Available records:
:::

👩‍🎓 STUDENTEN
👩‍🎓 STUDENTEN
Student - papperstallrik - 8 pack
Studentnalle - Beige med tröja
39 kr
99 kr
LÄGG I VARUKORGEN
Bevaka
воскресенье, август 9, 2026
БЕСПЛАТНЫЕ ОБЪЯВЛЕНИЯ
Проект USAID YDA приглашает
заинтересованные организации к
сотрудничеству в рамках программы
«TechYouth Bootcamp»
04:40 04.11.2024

:::

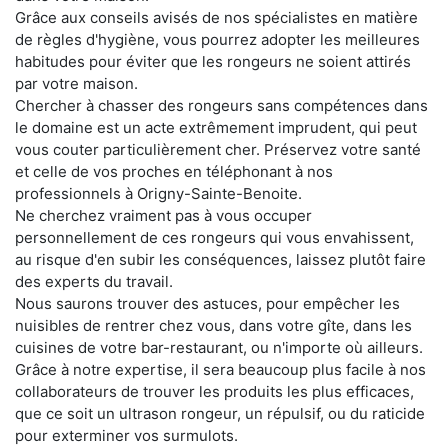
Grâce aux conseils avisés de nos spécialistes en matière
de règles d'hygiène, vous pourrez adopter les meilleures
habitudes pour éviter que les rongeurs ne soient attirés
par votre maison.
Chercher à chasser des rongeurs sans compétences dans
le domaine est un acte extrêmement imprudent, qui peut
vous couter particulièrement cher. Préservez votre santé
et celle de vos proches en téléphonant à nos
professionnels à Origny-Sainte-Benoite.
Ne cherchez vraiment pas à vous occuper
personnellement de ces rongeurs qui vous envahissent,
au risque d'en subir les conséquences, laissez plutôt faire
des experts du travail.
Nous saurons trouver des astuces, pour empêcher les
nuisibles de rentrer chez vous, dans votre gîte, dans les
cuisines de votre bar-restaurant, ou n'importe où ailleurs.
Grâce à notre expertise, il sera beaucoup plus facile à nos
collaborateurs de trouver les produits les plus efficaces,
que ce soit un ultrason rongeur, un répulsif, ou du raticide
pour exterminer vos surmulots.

:::

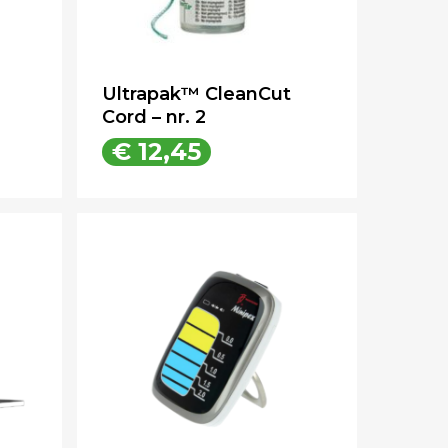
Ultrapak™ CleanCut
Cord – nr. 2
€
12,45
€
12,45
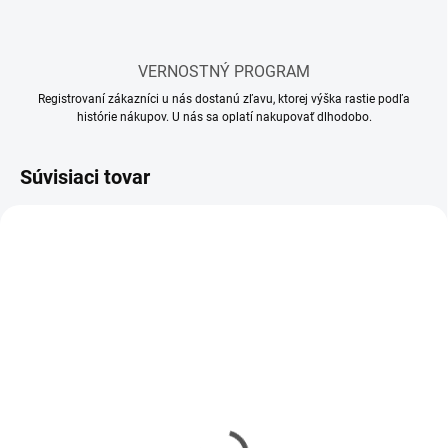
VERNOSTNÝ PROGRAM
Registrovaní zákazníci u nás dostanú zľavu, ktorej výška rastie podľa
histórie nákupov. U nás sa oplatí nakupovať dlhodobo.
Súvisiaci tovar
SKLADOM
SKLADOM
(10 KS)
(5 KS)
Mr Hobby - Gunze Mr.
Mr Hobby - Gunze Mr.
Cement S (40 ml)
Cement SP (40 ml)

:::

What to work on: Your answer should consist of all lines above that include the string "plus".

Written solution:
Grâce à notre expertise, il sera beaucoup plus facile à nos
collaborateurs de trouver les produits les plus efficaces,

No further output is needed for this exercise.